Decidir como ativar o patrocínio, num contexto impar como o vivido este ano, está como já vimos longe de ser uma decisão fácil e foge aos racionais pelos quais as marcas habitualmente se regem. “O que consigo partilhar é as dúvidas que eu própria teria. Estamos a patrocinar uma seleção, mas num evento que tem o impacto que tem a nível de direitos humanos e ecologia… Deve ter dado algumas insónias. Mas também sei que estas decisões são sempre muito complexas e o facto de dar insónias já é um bom sinal”, comenta Susana Albuquerque, recém-eleita presidente do Clube de Criativos de Portugal e partner e CCO da Uzina.
E que recomendações podem dar os consultores e especialistas às marcas, quando de um lado estão atrocidades e atropelos vários aos direitos humanos e do outro uma audiência ímpar e o território que mais une os portugueses? Mais, e até parece pormenor quando comparado com um número superior a 6.500 mortos, o Mundial é jogado no inverno – o que não promove o convívio e as festas de rua -, num horário pouco prático para a Europa, em cima das campanhas da Black Friday e também do Natal.
“Fazer ativações sob a premissa de diferenciação e engagement com os fãs. Há marcas que, sem serem patrocinadoras diretas do Campeonato do Mundo ou de uma equipa nacional, foram capazes de capitalizar melhor o evento e transcenderam na mente do consumidor graças às suas estratégias de ativação. No ambiente atual, com múltiplos estímulos, captar a atenção dos adeptos é fundamental”, responde Iranzo Rovira.

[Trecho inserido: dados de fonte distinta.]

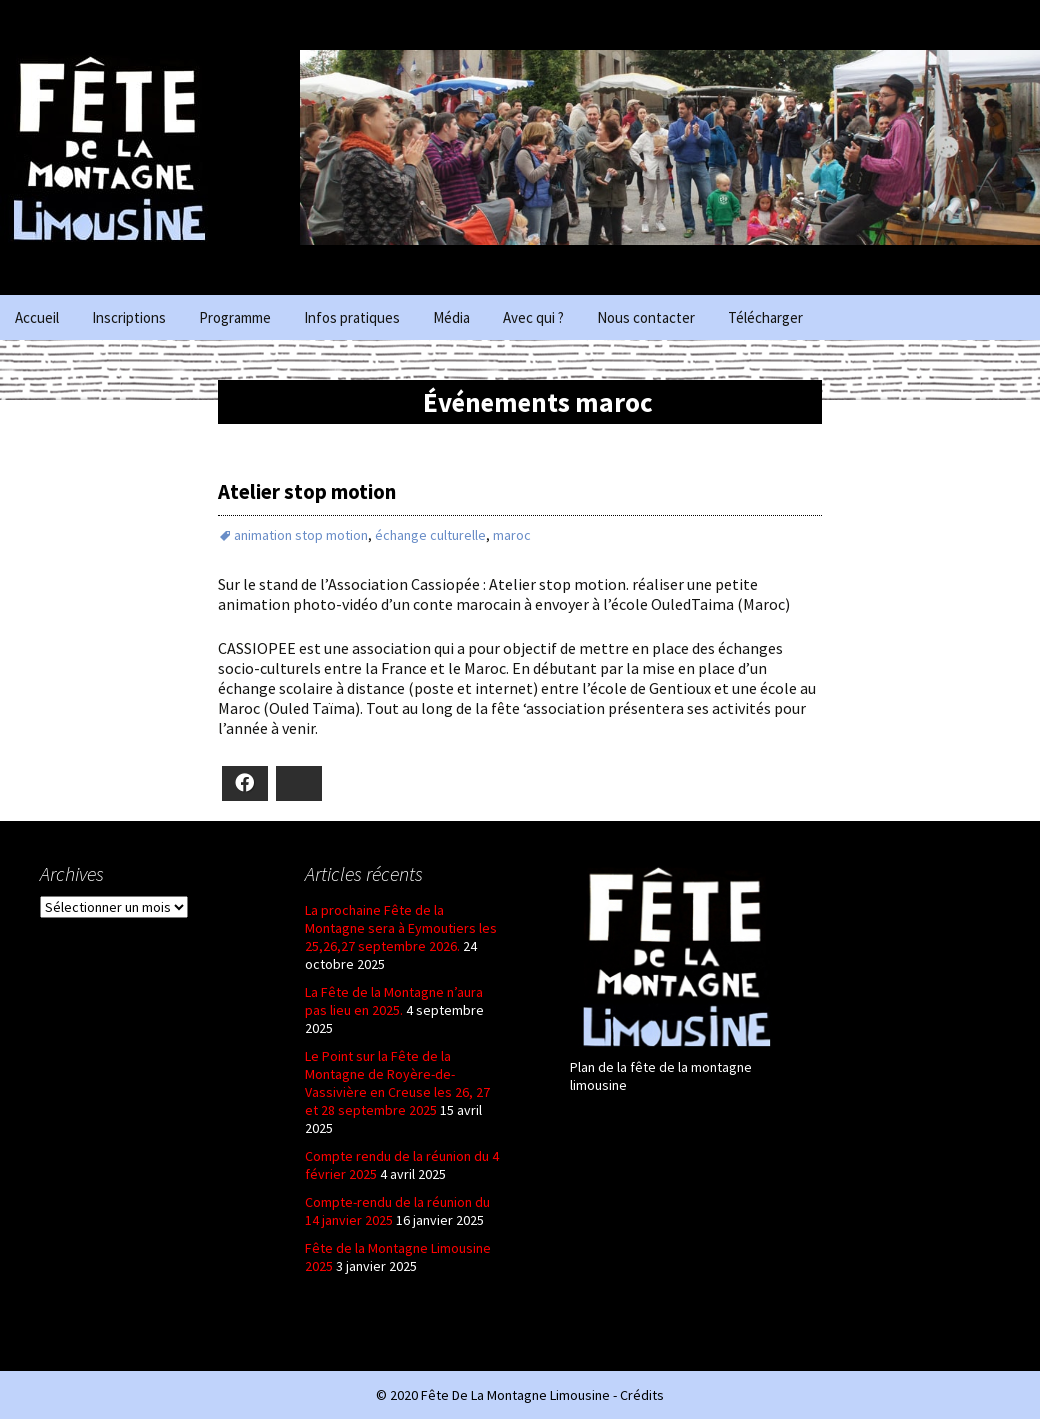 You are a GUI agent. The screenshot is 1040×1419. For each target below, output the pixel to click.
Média (451, 317)
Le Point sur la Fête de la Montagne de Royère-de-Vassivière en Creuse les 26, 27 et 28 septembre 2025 (397, 1083)
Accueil (37, 317)
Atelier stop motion (307, 492)
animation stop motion (301, 535)
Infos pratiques (352, 317)
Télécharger (765, 317)
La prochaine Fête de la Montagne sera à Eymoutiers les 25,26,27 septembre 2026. (401, 928)
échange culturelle (430, 535)
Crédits (642, 1395)
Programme (235, 317)
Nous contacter (646, 317)
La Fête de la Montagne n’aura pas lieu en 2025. (394, 1001)
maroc (512, 535)
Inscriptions (129, 317)
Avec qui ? (533, 317)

“A tão poucos dias do início do mundial, faria apenas uma recomendação às marcas: serem autênticas. Não vale a pena mentir, aldrabar, adulterar, disfarçar ou suavizar a atividade das marcas. As marcas são seres vivos, como as pessoas. Independentemente do que suceda no mundial, as marcas devem ser dignas e verdadeiras com os consumidores”, defende por outro lado Daniel Sá. “Se não o forem, os adeptos não as vão perdoar”, remata.